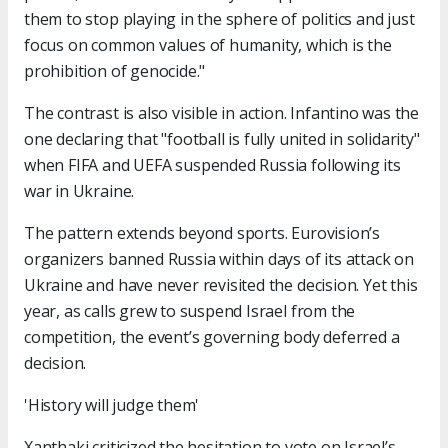
them to stop playing in the sphere of politics and just
focus on common values of humanity, which is the
prohibition of genocide."
The contrast is also visible in action. Infantino was the
one declaring that "football is fully united in solidarity"
when FIFA and UEFA suspended Russia following its
war in Ukraine.
The pattern extends beyond sports. Eurovision’s
organizers banned Russia within days of its attack on
Ukraine and have never revisited the decision. Yet this
year, as calls grew to suspend Israel from the
competition, the event’s governing body deferred a
decision.
'History will judge them'
Xanthaki criticized the hesitation to vote on Israel’s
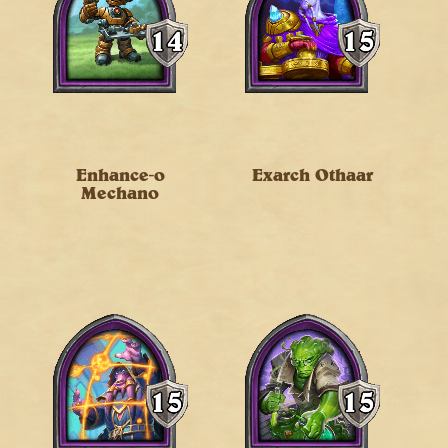
Enhance-o
Exarch Othaar
Mechano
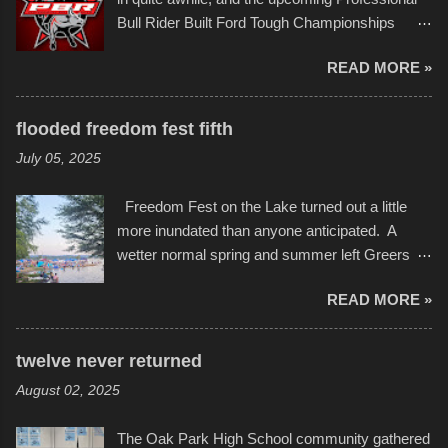
campus inspire happiness and offer hope daily
Bull Rider Built Ford Tough Championships
in children facing greater challenges than many
seemed to be as good of a time as any. It was
of us will see in a lifetime. It is this visual
READ MORE »
in Kansas City, at the Sprint Center, and
storytelling that is celebrated in the film that was
featured some of the best of the best. I took
but one part of the audio-visual-lyrical trinity this
several photos throughout the night, and
evening. Produced by Kyle Dykes, "Enter the
flooded freedom fest fifth
experimented with a feature I found on a small
Scribbleverse" premiered at the Kansas City
July 05, 2025
camera that I didn't know it had. Slow motion
International Film Festival in March of 2025,
video of these rides is just the thing to do. I
after which Dykes and Ross began
Freedom Fest on the Lake turned out a little
pulled all of those little videos together, along
collaboration with the Charlotte Street Foun...
more inundated than anyone anticipated. A
with the photos, laid in a track and created the
wetter normal spring and summer left Greers
YouTube below. view more photos from this
Ferry Lake higher than normal, with barely
event
READ MORE »
twenty feet of beach. In some places there
none to be found at all. It is not as if that were a
bad thing though. All of the surrounding
twelve never returned
communities continued alignment with the fourth
August 02, 2025
of July, leaving this little resort town with
Saturday the 5th all to itself. A shortage of
The Oak Park High School community gathered
beachfront pushed folks to improvise. They met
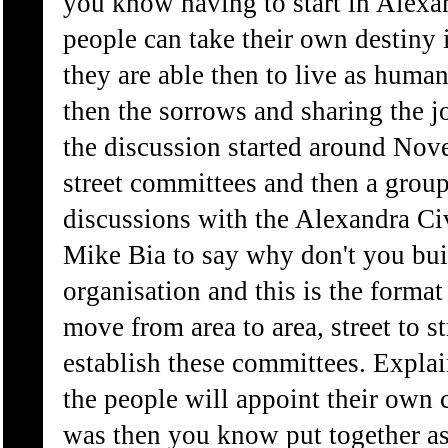
you know having to start in Alexan
people can take their own destiny 
they are able then to live as hum
then the sorrows and sharing the 
the discussion started around Nov
street committees and then a grou
discussions with the Alexandra Ci
Mike Bia to say why don't you bui
organisation and this is the forma
move from area to area, street to s
establish these committees. Explain
the people will appoint their own 
was then you know put together as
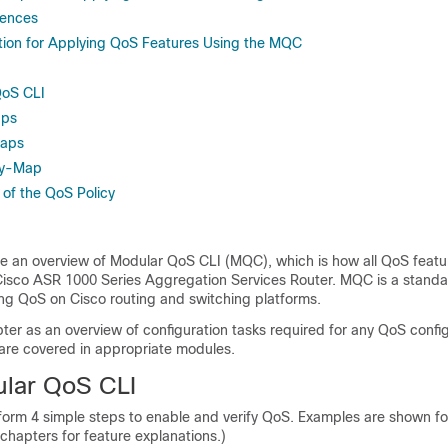
rences
tion for Applying QoS Features Using the MQC
QoS CLI
aps
Maps
cy-Map
 of the QoS Policy
de an overview of Modular QoS CLI (MQC), which is how all QoS featu
Cisco ASR 1000 Series Aggregation Services Router. MQC is a standa
ng QoS on Cisco routing and switching platforms.
ter as an overview of configuration tasks required for any QoS config
 are covered in appropriate modules.
lar QoS CLI
orm 4 simple steps to enable and verify QoS. Examples are shown fo
 chapters for feature explanations.)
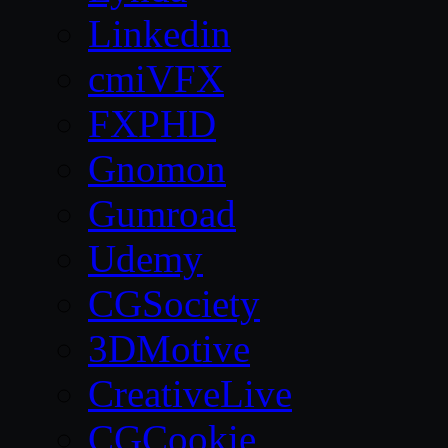
Linkedin
cmiVFX
FXPHD
Gnomon
Gumroad
Udemy
CGSociety
3DMotive
CreativeLive
CGCookie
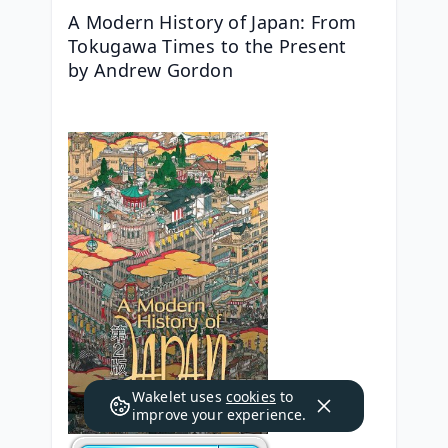
A Modern History of Japan: From 
Tokugawa Times to the Present   
by Andrew Gordon
Wakelet uses
cookies
to
improve your experience.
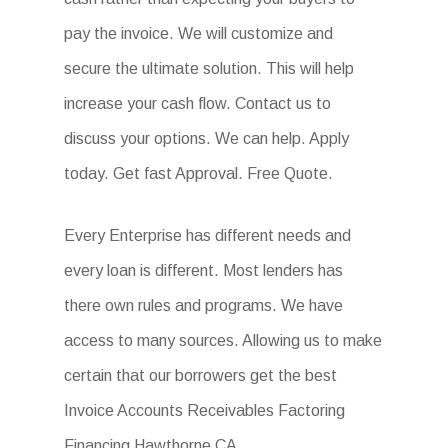
pay the invoice. We will customize and
secure the ultimate solution. This will help
increase your cash flow. Contact us to
discuss your options. We can help. Apply
today. Get fast Approval. Free Quote.
Every Enterprise has different needs and
every loan is different. Most lenders has
there own rules and programs. We have
access to many sources. Allowing us to make
certain that our borrowers get the best
Invoice Accounts Receivables Factoring
Financing Hawthorne CA.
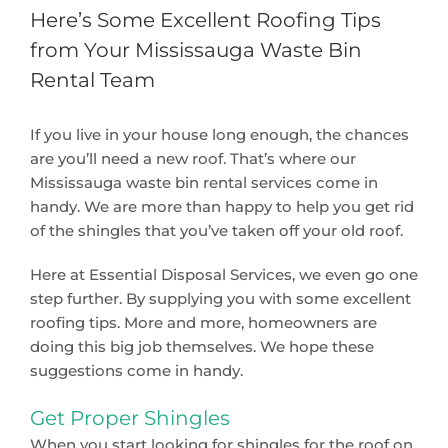
Here’s Some Excellent Roofing Tips
from Your Mississauga Waste Bin
Rental Team
If you live in your house long enough, the chances
are you’ll need a new roof. That’s where our
Mississauga waste bin rental services come in
handy. We are more than happy to help you get rid
of the shingles that you’ve taken off your old roof.
Here at Essential Disposal Services, we even go one
step further. By supplying you with some excellent
roofing tips. More and more, homeowners are
doing this big job themselves. We hope these
suggestions come in handy.
Get Proper Shingles
When you start looking for shingles for the roof on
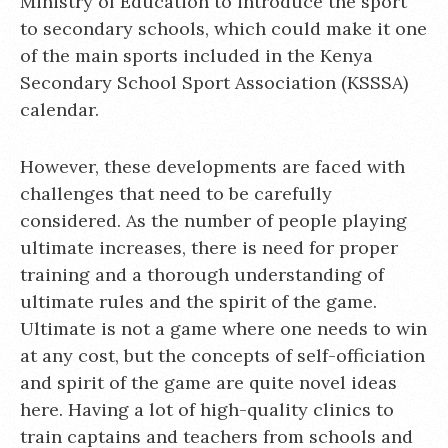
Ministry of Education to introduce the sport
to secondary schools, which could make it one
of the main sports included in the Kenya
Secondary School Sport Association (KSSSA)
calendar.
However, these developments are faced with
challenges that need to be carefully
considered. As the number of people playing
ultimate increases, there is need for proper
training and a thorough understanding of
ultimate rules and the spirit of the game.
Ultimate is not a game where one needs to win
at any cost, but the concepts of self-officiation
and spirit of the game are quite novel ideas
here. Having a lot of high-quality clinics to
train captains and teachers from schools and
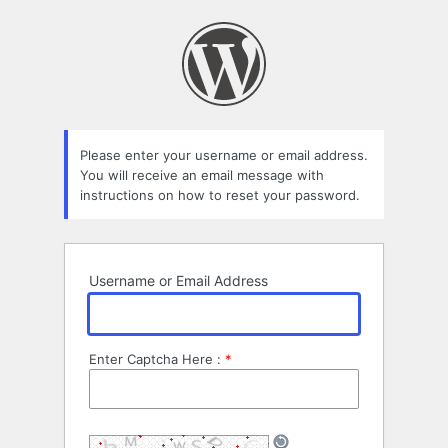
Lost
Password
Please enter your username or email address.
You will receive an email message with
instructions on how to reset your password.
Username or Email Address
Enter Captcha Here :
*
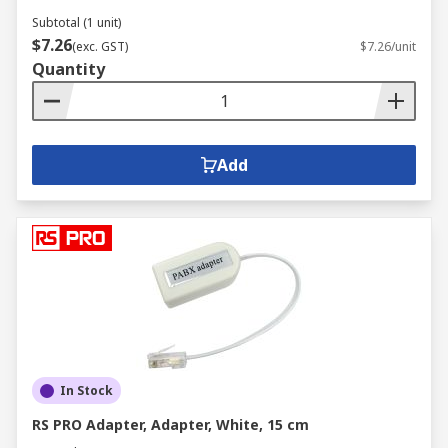
Subtotal (1 unit)
$7.26
(exc. GST)
$7.26/unit
Quantity
Add
In Stock
RS PRO Adapter, Adapter, White, 15 cm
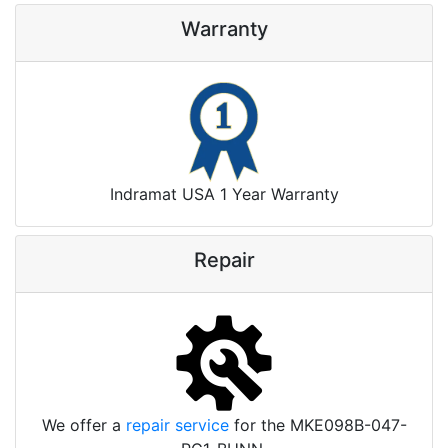
Warranty
Indramat USA 1 Year Warranty
Repair
We offer a
repair service
for the MKE098B-047-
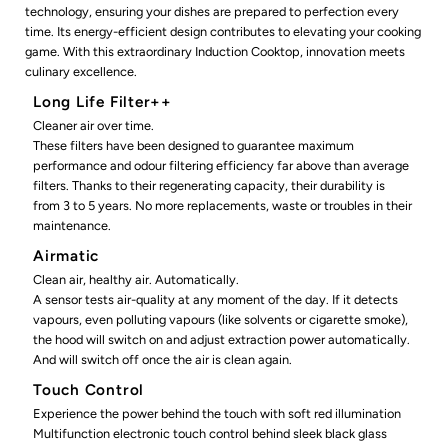
technology, ensuring your dishes are prepared to perfection every
time. Its energy-efficient design contributes to elevating your cooking
game. With this extraordinary Induction Cooktop, innovation meets
culinary excellence.
Long Life Filter++
Cleaner air over time.
These filters have been designed to guarantee maximum
performance and odour filtering efficiency far above than average
filters. Thanks to their regenerating capacity, their durability is
from 3 to 5 years. No more replacements, waste or troubles in their
maintenance.
Airmatic
Clean air, healthy air. Automatically.
A sensor tests air-quality at any moment of the day. If it detects
vapours, even polluting vapours (like solvents or cigarette smoke),
the hood will switch on and adjust extraction power automatically.
And will switch off once the air is clean again.
Touch Control
Experience the power behind the touch with soft red illumination
Multifunction electronic touch control behind sleek black glass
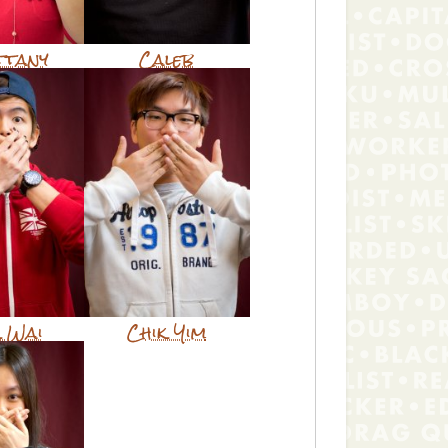
ttany
Caleb
k Wai
Chik Yim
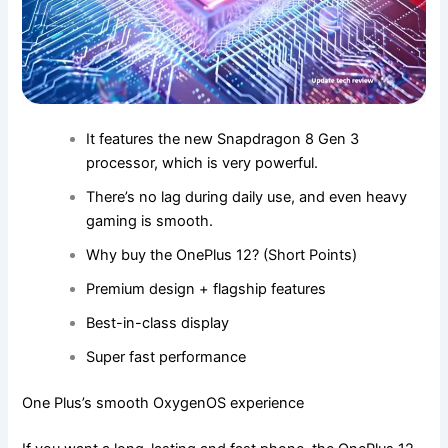
It features the new Snapdragon 8 Gen 3
processor, which is very powerful.
There’s no lag during daily use, and even heavy
gaming is smooth.
Why buy the OnePlus 12? (Short Points)
Premium design + flagship features
Best-in-class display
Super fast performance
One Plus’s smooth OxygenOS experience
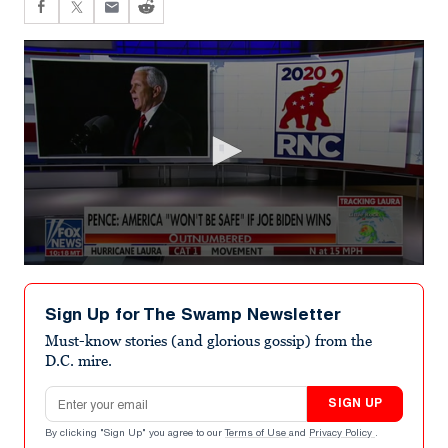
0
seconds
of
Sign Up for The Swamp Newsletter
6
minutes,
Must-know stories (and glorious gossip) from the
59
D.C. mire.
seconds
Email address
SIGN UP
By clicking "Sign Up" you agree to our
Terms of Use
and
Privacy Policy
.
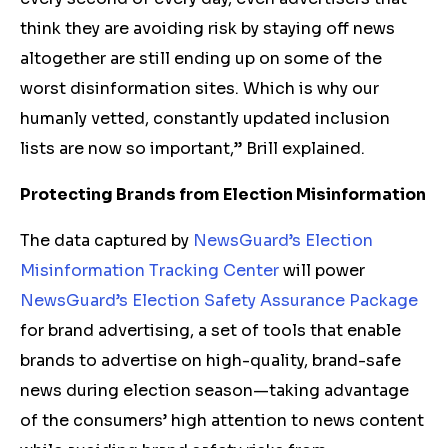
think they are avoiding risk by staying off news
altogether are still ending up on some of the
worst disinformation sites. Which is why our
humanly vetted, constantly updated inclusion
lists are now so important,” Brill explained.
Protecting Brands from Election Misinformation
The data captured by
NewsGuard’s Election
Misinformation Tracking Center
will power
NewsGuard’s Election Safety Assurance Package
for brand advertising, a set of tools that enable
brands to advertise on high-quality, brand-safe
news during election season—taking advantage
of the consumers’ high attention to news content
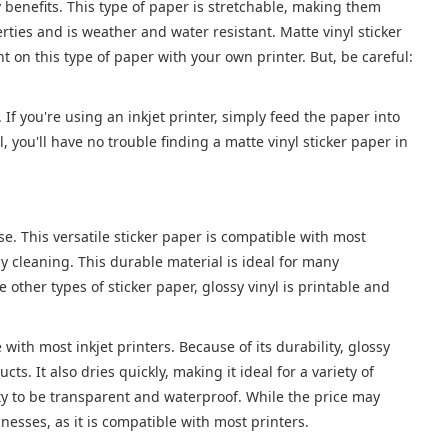
 benefits. This type of paper is stretchable, making them
rties and is weather and water resistant. Matte vinyl sticker
t on this type of paper with your own printer. But, be careful:
r. If you're using an inkjet printer, simply feed the paper into
 you'll have no trouble finding a matte vinyl sticker paper in
se. This versatile sticker paper is compatible with most
y cleaning. This durable material is ideal for many
other types of sticker paper, glossy vinyl is printable and
 with most inkjet printers. Because of its durability, glossy
cts. It also dries quickly, making it ideal for a variety of
lity to be transparent and waterproof. While the price may
inesses, as it is compatible with most printers.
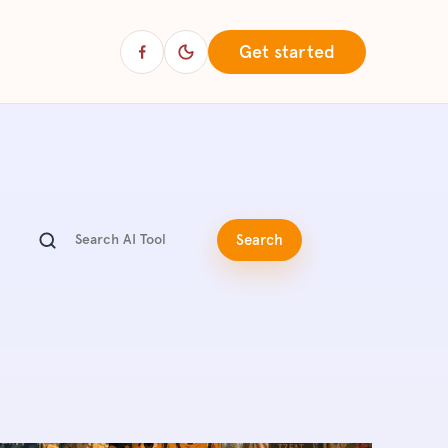
Get started
Search articles
Search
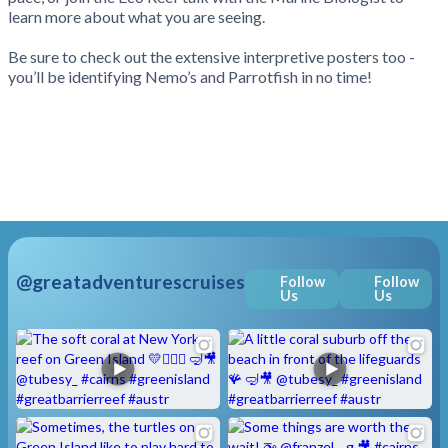
learn more about what you are seeing.
Be sure to check out the extensive interpretive posters too -
you’ll be identifying Nemo’s and Parrotfish in no time!
@greatadventurescruises
Follow
Follow
Us
Us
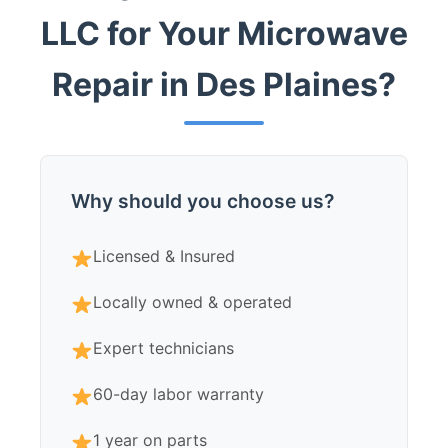
LLC for Your Microwave
Repair in Des Plaines?
Why should you choose us?
Licensed & Insured
Locally owned & operated
Expert technicians
60-day labor warranty
1 year on parts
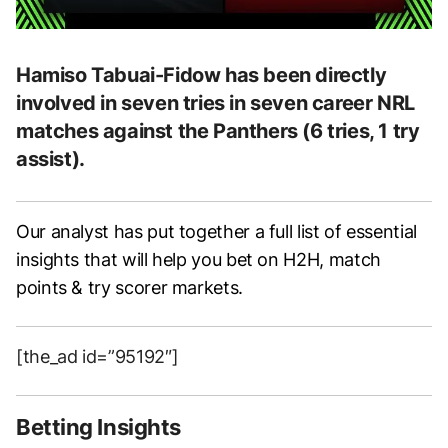
Hamiso Tabuai-Fidow has been directly
involved in seven tries in seven career NRL
matches against the Panthers (6 tries, 1 try
assist).
Our analyst has put together a full list of essential
insights that will help you bet on H2H, match
points & try scorer markets.
[the_ad id=”95192″]
Betting Insights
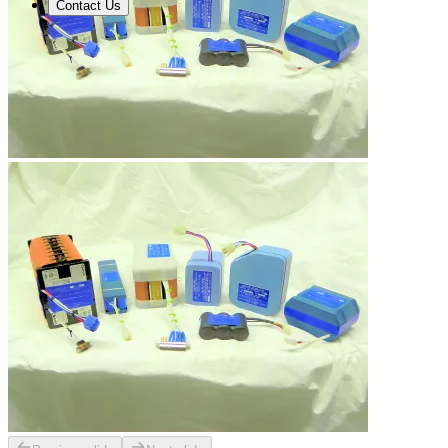
Contact Us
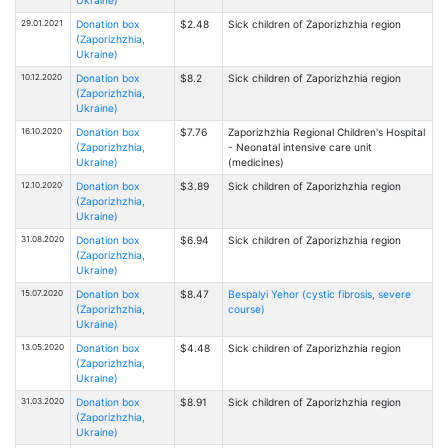
29.01.2021
Donation box
$2.48
Sick children of Zaporizhzhia region
(Zaporizhzhia,
Ukraine)
10.12.2020
Donation box
$8.2
Sick children of Zaporizhzhia region
(Zaporizhzhia,
Ukraine)
16.10.2020
Donation box
$7.76
Zaporizhzhia Regional Children's Hospital
(Zaporizhzhia,
- Neonatal intensive care unit
Ukraine)
(medicines)
12.10.2020
Donation box
$3.89
Sick children of Zaporizhzhia region
(Zaporizhzhia,
Ukraine)
31.08.2020
Donation box
$6.94
Sick children of Zaporizhzhia region
(Zaporizhzhia,
Ukraine)
15.07.2020
Donation box
$8.47
Bespalyi Yehor (cystic fibrosis, severe
(Zaporizhzhia,
course)
Ukraine)
13.05.2020
Donation box
$4.48
Sick children of Zaporizhzhia region
(Zaporizhzhia,
Ukraine)
31.03.2020
Donation box
$8.91
Sick children of Zaporizhzhia region
(Zaporizhzhia,
Ukraine)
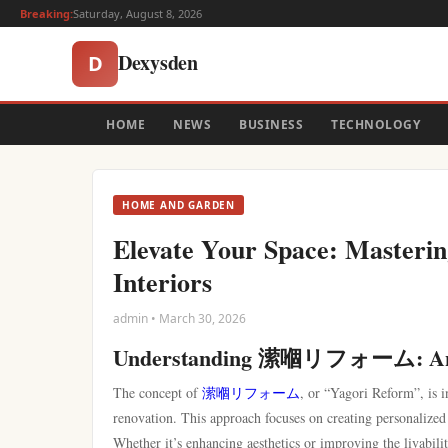
Breaking:
Saturday, August 8, 2026
Dexysden
D
HOME
NEWS
BUSINESS
TECHNOLOGY
HOME AND GARDEN
Elevate Your Space: Mast
Interiors
admin • March 30, 2026
Understanding 潆嗰リフォーム: An
The concept of
潆嗰リフォーム
, or “Yagori Reform”, is i
renovation. This approach focuses on creating personalized l
Whether it’s enhancing aesthetics or improving the livabi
——————
Beginning with the line that contains "Locally owned & operated" and ending with the final line of the listing, return each line exactly. Omit all pictures.

Output
Locally owned & operated
Expert technicians
60-day labor warranty
1 year on parts
Hamiso Tabuai-Fidow has been directly
involved in seven tries in seven career NRL
matches against the Panthers (6 tries, 1 try
assist).
Our analyst has put together a full list of essential
insights that will help you bet on H2H, match
points & try scorer markets.
[the_ad id=”95192″]
Betting Insights
Contact Us
29.01.2021
Donation box
$2.48
Sick children of Zaporizhzhia region
(Zaporizhzhia,
Ukraine)
10.12.2020
Donation box
$8.2
Sick children of Zaporizhzhia region
(Zaporizhzhia,
Ukraine)
16.10.2020
Donation box
$7.76
Zaporizhzhia Regional Children's Hospital
(Zaporizhzhia,
- Neonatal intensive care unit
Ukraine)
(medicines)
12.10.2020
Donation box
$3.89
Sick children of Zaporizhzhia region
(Zaporizhzhia,
Ukraine)
31.08.2020
Donation box
$6.94
Sick children of Zaporizhzhia region
(Zaporizhzhia,
Ukraine)
15.07.2020
Donation box
$8.47
Bespalyi Yehor (cystic fibrosis, severe
(Zaporizhzhia,
course)
Ukraine)
13.05.2020
Donation box
$4.48
Sick children of Zaporizhzhia region
(Zaporizhzhia,
Ukraine)
31.03.2020
Donation box
$8.91
Sick children of Zaporizhzhia region
(Zaporizhzhia,
Ukraine)
Breaking:
Saturday, August 8, 2026
Dexysden
D
HOME
NEWS
BUSINESS
TECHNOLOGY
HOME AND GARDEN
Elevate Your Space: Mast
Interiors
admin • March 30, 2026
Understanding 潆嗰リフォーム: An
The concept of
潆嗰リフォーム
, or “Yagori Reform”, is i
renovation. This approach focuses on creating personalized l
Whether it’s enhancing aesthetics or improving the livabi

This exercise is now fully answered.